The Employee Benefits Security Administration proposed the regulations March 2.

“We are concerned that EBSA’s statements regarding the use of historical performance data in connection with computer-based advice models will have unintended negative spillover consequences for retirement investment fiduciaries, plan sponsors and participants,” stated Larry H. Goldbrum, general counsel for SPARK, Simsbury, Conn., in a comment letter to EBSA. “The SPARK Institute believes that EBSA’s position intrudes on a plan fiduciary’s discretionary authority and ability to rely on an independent investment adviser’s professional judgment and recommendations regarding what criteria are appropriate and important for making decisions that are best for the plan and its participants.”
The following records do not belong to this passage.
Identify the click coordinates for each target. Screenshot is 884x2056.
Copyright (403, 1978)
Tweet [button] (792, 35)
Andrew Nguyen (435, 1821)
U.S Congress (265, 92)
A result of the proposed rules would likely be to reduce availability of computer-based investment advice for plan participants, Goldbrum said.

Other concerns raised in the letter:

–Concepts in the proposed rules could impair educational and asset-allocation tools that plan sponsors and service providers make available to participants in a non-fiduciary capacity.

–Language in the proposed rules limits selection criteria to plans charging fees and expenses, suggesting a governmental bias in favor of passively managed or index funds over actively managed funds.

However, SPARK does commend EBSA in one area–for saying that neither the proposed rules nor the Pension Protection Act of 2006 exemption for investment advice affects EBSA’s prior guidance on providing investment advice.